Developed as a compromise between the efficient size of compacts and the quality and compositional freedoms of a DSLR, a brand-new breed of camera has appeared over the last year or so. Sometimes affectionately dubbed “EVIL” as an acronym for Electronic Viewfinder Interchangeable Lens, these cameras have eliminated the mirror box of the traditional SLR design while keeping the swappable lens systems. The latest models in this class also have the large sensors of modern DSLRs. Currently, there are a handful of available models. The smaller sensor of the Micro Four Thirds System makes it particularly ideal for this type of design, and both Olympus (the Pen series—the E-P1, E-P2 and E-PL1) and Panasonic (the G1, GH1, G2, G10 and GF1) offer these “hybrid” cameras. In May, Sony introduced the Alpha NEX-5 and NEX-3 with APS-C-sized sensors. Samsung has the NX10, as well, which is also APS-C.

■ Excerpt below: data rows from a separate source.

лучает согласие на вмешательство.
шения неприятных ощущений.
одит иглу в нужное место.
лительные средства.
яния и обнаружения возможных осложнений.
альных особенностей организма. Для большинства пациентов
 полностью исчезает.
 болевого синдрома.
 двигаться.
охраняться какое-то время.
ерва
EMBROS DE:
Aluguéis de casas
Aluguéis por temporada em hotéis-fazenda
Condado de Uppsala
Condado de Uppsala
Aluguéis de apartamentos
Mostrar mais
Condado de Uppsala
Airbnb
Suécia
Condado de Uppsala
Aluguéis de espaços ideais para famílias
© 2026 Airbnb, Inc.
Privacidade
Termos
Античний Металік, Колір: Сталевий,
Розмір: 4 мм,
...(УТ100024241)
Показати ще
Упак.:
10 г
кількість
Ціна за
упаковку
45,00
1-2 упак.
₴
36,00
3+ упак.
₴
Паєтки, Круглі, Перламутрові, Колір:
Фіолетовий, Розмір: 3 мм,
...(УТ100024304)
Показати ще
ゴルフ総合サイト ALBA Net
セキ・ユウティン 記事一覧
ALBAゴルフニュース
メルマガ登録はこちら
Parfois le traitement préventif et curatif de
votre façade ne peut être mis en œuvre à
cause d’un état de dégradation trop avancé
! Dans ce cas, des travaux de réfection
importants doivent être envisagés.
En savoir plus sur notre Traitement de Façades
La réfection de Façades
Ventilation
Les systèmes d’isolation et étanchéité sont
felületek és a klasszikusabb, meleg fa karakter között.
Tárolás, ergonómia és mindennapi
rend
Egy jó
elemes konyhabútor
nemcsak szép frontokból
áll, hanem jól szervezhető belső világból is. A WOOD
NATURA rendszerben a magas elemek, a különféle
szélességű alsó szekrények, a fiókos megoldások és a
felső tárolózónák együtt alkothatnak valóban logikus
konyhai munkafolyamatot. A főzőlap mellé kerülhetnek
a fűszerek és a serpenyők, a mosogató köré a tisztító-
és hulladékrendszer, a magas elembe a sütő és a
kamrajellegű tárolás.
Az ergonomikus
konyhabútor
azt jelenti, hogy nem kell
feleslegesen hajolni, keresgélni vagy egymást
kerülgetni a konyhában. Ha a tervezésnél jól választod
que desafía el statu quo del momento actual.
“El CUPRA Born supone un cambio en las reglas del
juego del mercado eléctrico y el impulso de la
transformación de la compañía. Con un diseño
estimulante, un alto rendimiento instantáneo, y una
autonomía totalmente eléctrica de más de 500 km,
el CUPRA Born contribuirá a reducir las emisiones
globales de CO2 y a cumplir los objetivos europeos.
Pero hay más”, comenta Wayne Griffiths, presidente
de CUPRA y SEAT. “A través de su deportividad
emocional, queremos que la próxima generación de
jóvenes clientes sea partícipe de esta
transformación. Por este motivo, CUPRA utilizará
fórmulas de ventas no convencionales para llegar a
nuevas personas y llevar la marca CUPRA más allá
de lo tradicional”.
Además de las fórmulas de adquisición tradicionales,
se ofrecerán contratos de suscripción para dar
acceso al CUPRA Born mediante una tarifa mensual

Myth: If It’s Not A DSLR, It’s Not A Serious Camera
Many of the exterior designs are just as stylish as classic Leicas and rangefinders, and the rhetoric of the camera manufacturers is that these cameras offer the higher image quality of great glass and big sensors at a size that can fit in your pocket. So what’s not to love? First, the revolutionary design of these systems also requires a new lens mount (E-mount). So you can affix previous lenses from the above companies, although you have to do it through an adapter, which means often losing autofocus capabilities (though not always). This makes them possible backup cameras for photographers already invested in a set of lenses. Of course as pro backups, they won’t be “pocket-sized,” because large high-end lenses often can be bigger than the camera itself.
Since the cameras are so new, there aren’t a lot of focal lengths available as of yet, either. Though these lenses work with the autofocus capabilities of the cameras, all of the current mirrorless, interchangeable-lens cameras use contrast-based autofocus, which is slower and less accurate at tracking than the more sophisticated system of phase detection. Unfortunately, by sacrificing the mirror system of a DSLR, you also lose phase detection, which currently requires an AF mirror.
By extracting the mirror and pentaprism, the body is made more compact and includes fewer parts, which also saves on the total cost of the camera. In exchange, photographers lose the optical viewfinder, instead settling on composition through the Live View LCD screen or, in some cases, through an electronic viewfinder (though optional optical viewfinders are available for some of these cameras, as well).
Also, these new cameras all exhibit some degree of shutter lag in most shooting modes, which is a deal-breaker for a working pro. The amount of lag varies and it’s improving, but we believe that any shutter lag is unacceptable.
For these reasons and more, both Canon and Nikon have yet to enter this market, though the “hybrid” cameras have drawn a great deal of attention, and available cameras have been selling well. Clearly, these cameras are still in the nascent stage of their development, and the “EVIL” nomenclature may not stick, as they’re challenging the conventional thinking behind camera construction. They’re showing us that we’re not restricted to a system inherited from film cameras.
Another reason pros will want to pay attention to mirrorless cameras is because many of them make solid backups to a DSLR body and can shoot HD video. If you’re a Sony Alpha shooter, by using a lens adapter, you can mount all of your Alpha A-mount lenses on an NEX-5 (autofocus capability will be lost). If you’re an Olympus E-system shooter, you can use all of your Zuiko lenses on a Pen camera.
We’re certainly not suggesting that you should abandon your DSLRs, but it makes sense to keep up with this technology and to see where these small cameras might fit a niche in your shooting style.